*** Opening Task material ***
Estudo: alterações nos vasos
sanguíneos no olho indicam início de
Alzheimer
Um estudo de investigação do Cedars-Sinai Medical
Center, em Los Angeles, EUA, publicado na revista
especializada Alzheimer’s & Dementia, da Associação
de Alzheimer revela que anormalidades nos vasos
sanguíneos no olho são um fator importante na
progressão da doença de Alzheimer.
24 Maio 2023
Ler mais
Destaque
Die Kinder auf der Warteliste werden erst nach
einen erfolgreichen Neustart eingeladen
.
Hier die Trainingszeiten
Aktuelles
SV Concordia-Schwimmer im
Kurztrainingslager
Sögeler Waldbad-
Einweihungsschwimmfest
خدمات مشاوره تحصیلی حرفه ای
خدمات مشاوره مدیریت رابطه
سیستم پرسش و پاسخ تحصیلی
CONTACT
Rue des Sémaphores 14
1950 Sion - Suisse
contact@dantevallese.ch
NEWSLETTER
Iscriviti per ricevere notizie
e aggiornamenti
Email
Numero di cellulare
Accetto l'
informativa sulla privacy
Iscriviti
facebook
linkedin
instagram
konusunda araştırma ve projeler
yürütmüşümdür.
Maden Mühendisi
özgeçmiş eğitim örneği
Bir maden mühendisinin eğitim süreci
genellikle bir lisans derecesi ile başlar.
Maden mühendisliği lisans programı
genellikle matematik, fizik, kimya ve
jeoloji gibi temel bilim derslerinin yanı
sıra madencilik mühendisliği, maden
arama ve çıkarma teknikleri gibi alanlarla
*** Closing Task material ***
*** Opening Task material ***
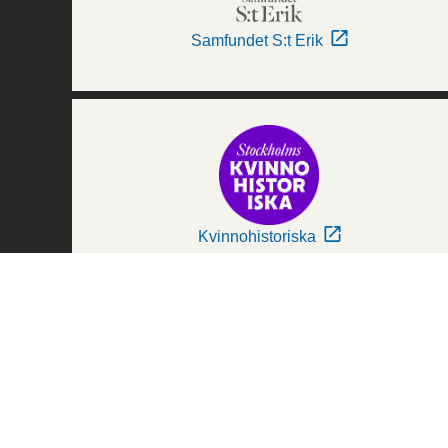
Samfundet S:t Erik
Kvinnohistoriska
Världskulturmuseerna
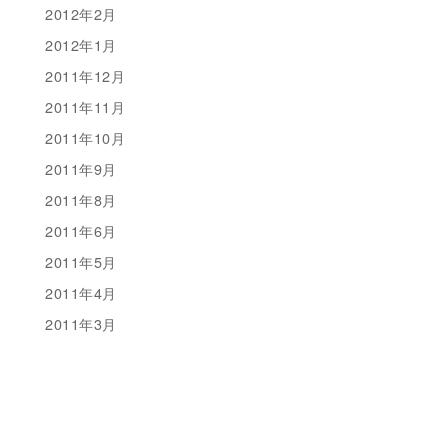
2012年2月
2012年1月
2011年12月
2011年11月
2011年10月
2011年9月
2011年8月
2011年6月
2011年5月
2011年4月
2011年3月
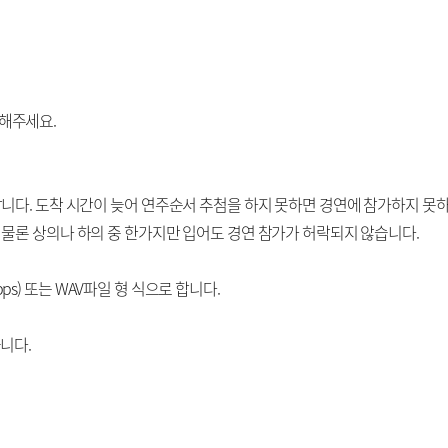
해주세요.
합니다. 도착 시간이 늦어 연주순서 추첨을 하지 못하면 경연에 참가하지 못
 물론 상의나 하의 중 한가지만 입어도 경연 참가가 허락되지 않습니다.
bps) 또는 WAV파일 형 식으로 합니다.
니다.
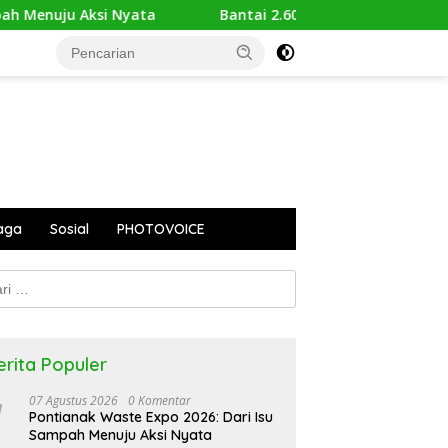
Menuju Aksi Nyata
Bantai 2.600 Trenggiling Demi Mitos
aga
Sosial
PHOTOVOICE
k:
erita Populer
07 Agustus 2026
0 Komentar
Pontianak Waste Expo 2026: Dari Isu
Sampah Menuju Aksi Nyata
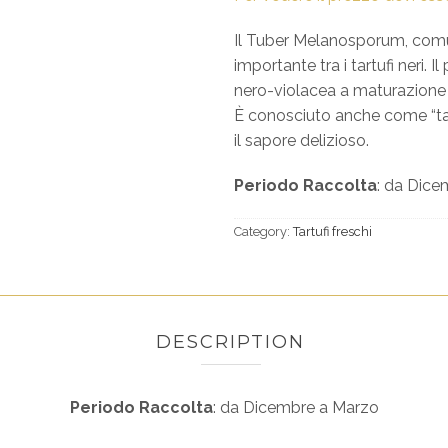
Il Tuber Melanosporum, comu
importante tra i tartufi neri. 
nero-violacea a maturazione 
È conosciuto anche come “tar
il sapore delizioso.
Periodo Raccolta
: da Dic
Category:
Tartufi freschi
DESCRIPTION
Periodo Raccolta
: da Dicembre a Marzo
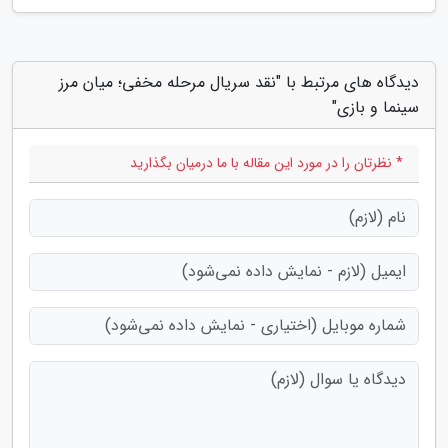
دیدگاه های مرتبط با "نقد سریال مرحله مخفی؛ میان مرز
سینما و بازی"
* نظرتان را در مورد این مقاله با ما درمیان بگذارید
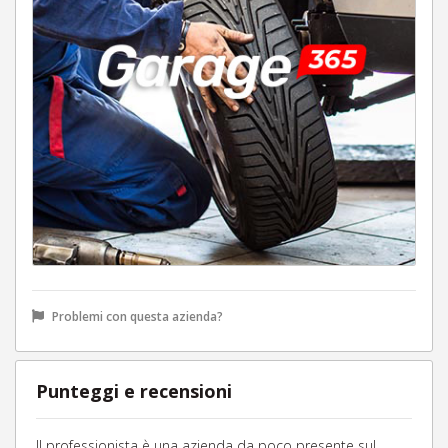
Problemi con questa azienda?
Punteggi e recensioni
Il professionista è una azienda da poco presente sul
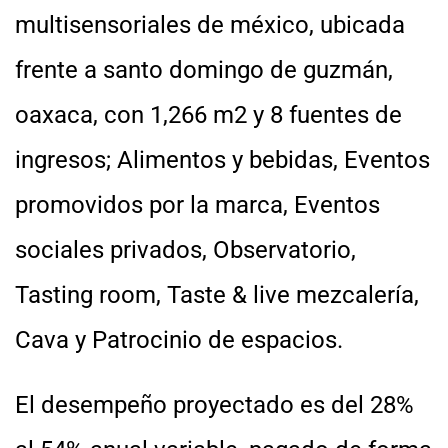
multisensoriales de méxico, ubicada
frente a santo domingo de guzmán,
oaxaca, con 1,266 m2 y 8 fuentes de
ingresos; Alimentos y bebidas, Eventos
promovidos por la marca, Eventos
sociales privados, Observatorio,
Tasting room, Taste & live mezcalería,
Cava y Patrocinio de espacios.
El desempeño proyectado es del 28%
*** Closing Task material ***
● **Task requirements**:
Pull out all lines from the entries above that include the word "eğitim".

● **Response for this exercise**:
özgeçmiş eğitim örneği
Bir maden mühendisinin eğitim süreci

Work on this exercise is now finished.